◆ Requirement
Starting with the line with "Programudgaver" in the entries below and going on through the line with "Forum de création littéraire", output every line exactly and nothing more. No pictures.

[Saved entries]
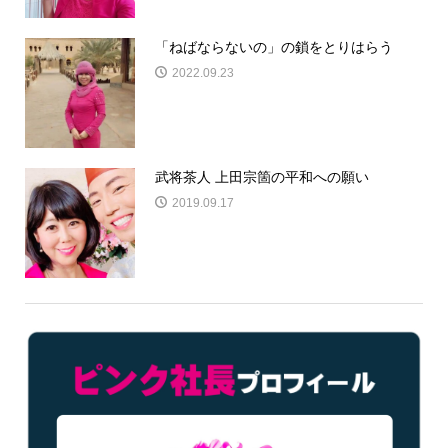
「ねばならないの」の鎖をとりはらう
2022.09.23
武将茶人 上田宗箇の平和への願い
2019.09.17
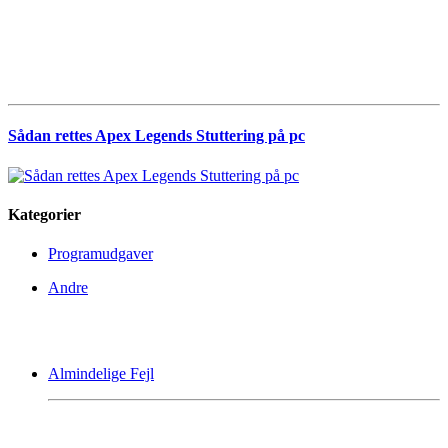
Sådan rettes Apex Legends Stuttering på pc
Kategorier
Programudgaver
Andre
Almindelige Fejl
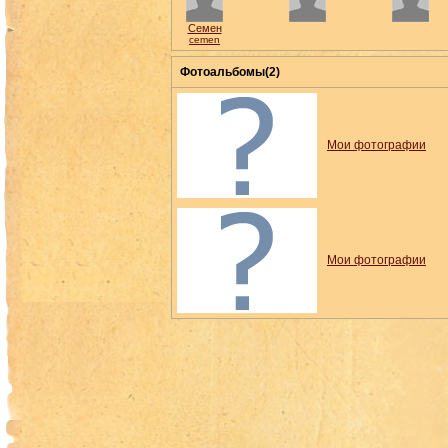
Семен
cemen
Фотоальбомы(2)
Мои фотографии
Мои фотографии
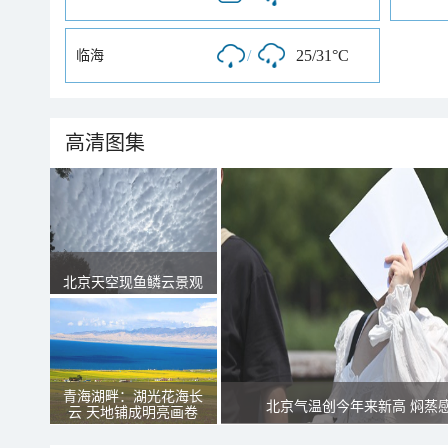
/
25/31°C
临海
高清图集
北京天空现鱼鳞云景观
青海湖畔：湖光花海长
北京气温创今年来新高 焖蒸
云 天地铺成明亮画卷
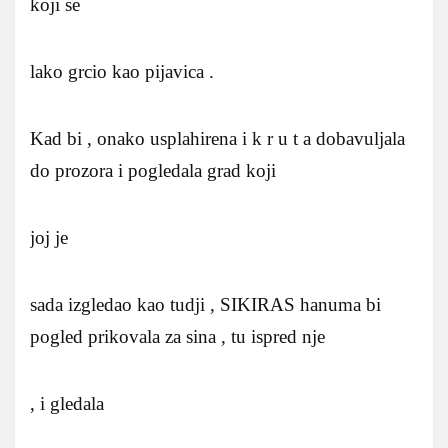
koji se
lako grcio kao pijavica .
Kad bi , onako usplahirena i k r u t a dobavuljala
do prozora i pogledala grad koji
joj je
sada izgledao kao tudji , SIKIRAS hanuma bi
pogled prikovala za sina , tu ispred nje
, i gledala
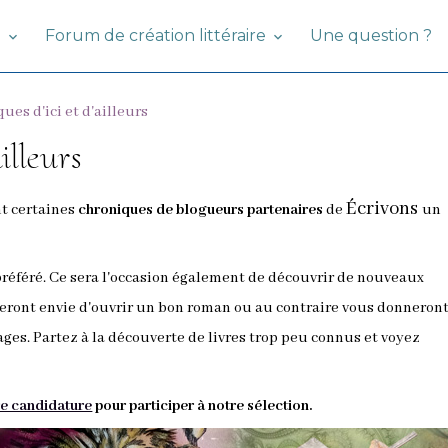
g
Forum de création littéraire
Une question ?
ues d'ici et d'ailleurs
illeurs
Écrivons
t certaines
chroniques de blogueurs partenaires
de
un
préféré. Ce sera l'occasion également de découvrir de nouveaux
eront envie d'ouvrir un bon roman ou au contraire vous donneron
ages. Partez à la découverte de livres trop peu connus et voyez
e candidature
pour participer à notre sélection.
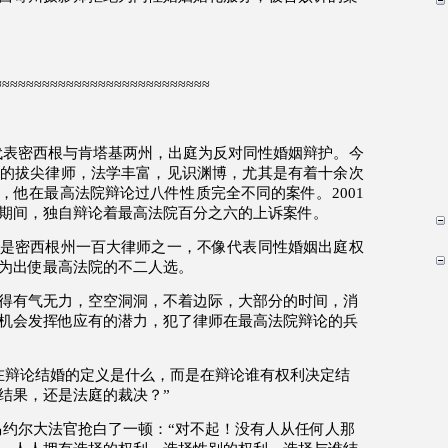
≈≈≈≈≈≈≈≈≈≈≈≈≈≈≈≈≈≈≈≈≈≈≈≈≈≈≈
代表密西根与肯塔基两州，出庭为反对同性婚姻辩护。今
的拔尖律师，法学丰富，见识渊博，尤其是有着十余次
，他在最高法院辩论过八件性质完全不同的案件。
2001
期间，独自辩论着最高法院百分之六的上诉案件。
是密西根州一百大律师之一，不像代表同性婚姻出庭权
为出使最高法院的不二人选。
得有气无力，空空洞洞，不着边际，大部分的时间，消
机会发挥他应有的潜力，犯了律师在最高法院辩论的兵
在辩论结婚的定义是什么，而是在辩论谁有权利决定结
结果，还是法庭的裁决？
”
马约尔大法官抢白了一顿：
“
对不起！没有人从任何人那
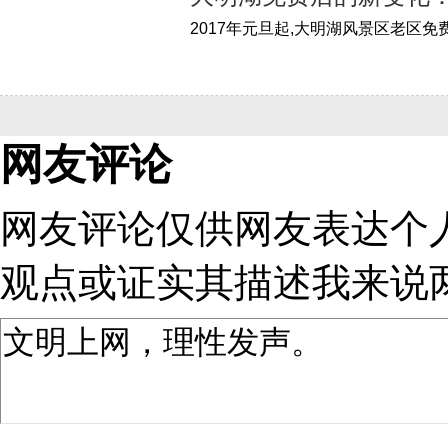
网友评论
网友评论仅供网友表达个
观点或证实其描述
我来说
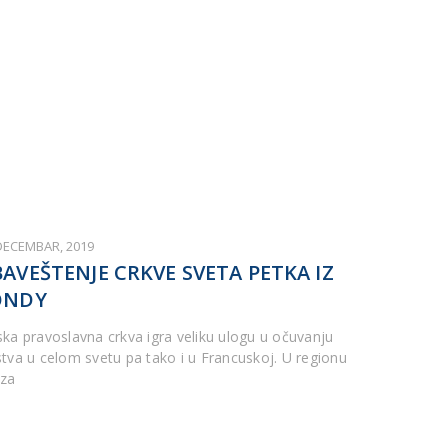
 DECEMBAR, 2019
AVEŠTENJE CRKVE SVETA PETKA IZ
ONDY
ska pravoslavna crkva igra veliku ulogu u očuvanju
stva u celom svetu pa tako i u Francuskoj. U regionu
iza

◆ Answer section
Programudgaver
Andre
Almindelige Fejl
Семен
cemen
Фотоальбомы(2)
Мои фотографии
Мои фотографии
/
25/31°C
临海
高清图集
北京天空现鱼鳞云景观
青海湖畔：湖光花海长
北京气温创今年来新高 焖蒸
云 天地铺成明亮画卷
koji se
lako grcio kao pijavica .
Kad bi , onako usplahirena i k r u t a dobavuljala
do prozora i pogledala grad koji
joj je
sada izgledao kao tudji , SIKIRAS hanuma bi
pogled prikovala za sina , tu ispred nje
, i gledala
g
Forum de création littéraire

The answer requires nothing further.